Can you summarise your research in one sentence?
I am developping large language models that can understand, generate, and interact with music in a human-aligned way.
Why did you choose to do your doctoral research at QMUL?
Queen Mary offers one of the strongest platforms in the world for AI and music research. My supervisor, Dr. Emmanouil Benetos, is an ideal match for my research interests—highly knowledgeable, supportive, and open-minded. QMUL also provides a unique environment that connects music research with cutting-edge work in NLP, multimodal AI, and industry applications globally, which is exactly where I believe the future of music technology lies.
How does your research group support you?
The group provides both technical and musical support—ranging from engineering advice and music knowledge help to guidance on traditional music information retrieval (MIR) methods and research feedback. I benefit from a collaborative environment where people are willing to share expertise and challenge ideas constructively in a boarder music AI research field.
What’s a typical research day like for you?
I usually start by reading newly released papers or reviewing papers assigned to me, then continue writing survey sections or proposals. Most days involve meetings with collaborators, discussing code, and debugging model or training issues.

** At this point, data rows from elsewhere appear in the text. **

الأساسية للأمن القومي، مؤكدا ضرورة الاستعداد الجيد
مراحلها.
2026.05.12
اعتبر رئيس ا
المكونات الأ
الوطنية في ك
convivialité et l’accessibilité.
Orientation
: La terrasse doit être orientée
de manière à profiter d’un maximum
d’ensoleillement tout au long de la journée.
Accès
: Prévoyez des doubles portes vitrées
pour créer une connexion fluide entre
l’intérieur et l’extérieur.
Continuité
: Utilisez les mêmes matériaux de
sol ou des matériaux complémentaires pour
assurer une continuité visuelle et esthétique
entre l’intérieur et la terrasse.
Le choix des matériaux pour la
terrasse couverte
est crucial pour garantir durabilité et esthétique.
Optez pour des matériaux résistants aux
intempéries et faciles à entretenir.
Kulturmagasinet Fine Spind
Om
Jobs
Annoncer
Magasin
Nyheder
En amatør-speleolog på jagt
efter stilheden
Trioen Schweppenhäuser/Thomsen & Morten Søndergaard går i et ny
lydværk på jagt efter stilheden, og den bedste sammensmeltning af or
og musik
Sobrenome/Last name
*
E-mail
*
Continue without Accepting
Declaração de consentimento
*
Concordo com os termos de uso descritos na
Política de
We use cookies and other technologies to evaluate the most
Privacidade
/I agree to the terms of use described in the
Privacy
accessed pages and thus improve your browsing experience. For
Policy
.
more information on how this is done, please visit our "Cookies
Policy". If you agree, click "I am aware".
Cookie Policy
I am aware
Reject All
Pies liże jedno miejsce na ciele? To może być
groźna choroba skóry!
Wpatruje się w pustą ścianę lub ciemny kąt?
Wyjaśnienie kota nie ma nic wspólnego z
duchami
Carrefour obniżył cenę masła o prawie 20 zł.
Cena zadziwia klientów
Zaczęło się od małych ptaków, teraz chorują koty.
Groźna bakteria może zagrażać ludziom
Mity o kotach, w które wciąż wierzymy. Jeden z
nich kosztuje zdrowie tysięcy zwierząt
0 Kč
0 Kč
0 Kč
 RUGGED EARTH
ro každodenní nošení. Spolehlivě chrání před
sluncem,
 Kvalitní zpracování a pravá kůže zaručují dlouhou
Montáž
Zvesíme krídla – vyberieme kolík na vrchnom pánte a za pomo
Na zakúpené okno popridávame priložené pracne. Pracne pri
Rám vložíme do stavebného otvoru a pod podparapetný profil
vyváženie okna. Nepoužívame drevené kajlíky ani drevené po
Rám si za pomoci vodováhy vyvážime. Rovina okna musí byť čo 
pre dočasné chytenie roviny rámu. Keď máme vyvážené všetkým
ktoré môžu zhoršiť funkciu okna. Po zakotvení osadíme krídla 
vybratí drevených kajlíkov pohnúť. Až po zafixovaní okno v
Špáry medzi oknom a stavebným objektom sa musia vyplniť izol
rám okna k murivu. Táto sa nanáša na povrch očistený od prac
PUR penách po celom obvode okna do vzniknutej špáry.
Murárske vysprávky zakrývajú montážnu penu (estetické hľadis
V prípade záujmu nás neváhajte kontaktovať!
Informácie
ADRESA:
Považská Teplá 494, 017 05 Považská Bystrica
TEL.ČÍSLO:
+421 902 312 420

Research for me is a continuous mix of exploration, implementation, and communication.
What’s been your most exciting research experience so far?
Seeing my open-source model MERT reach over 10,000 monthly downloads for more than three consecutive years has been incredibly rewarding. It showed me that well-designed research can have long-term impact in both academia and industry.
Any advice for anyone about to start their PhD journey?
Become a strong problem-solver—especially with engineering and infrastructure issues. Stay open to emerging technologies, and don’t isolate yourself: actively collaborate, talk to industry, and learn from researchers in neighbouring fields. A PhD is not just about depth, but also about building a broad and adaptive mindset.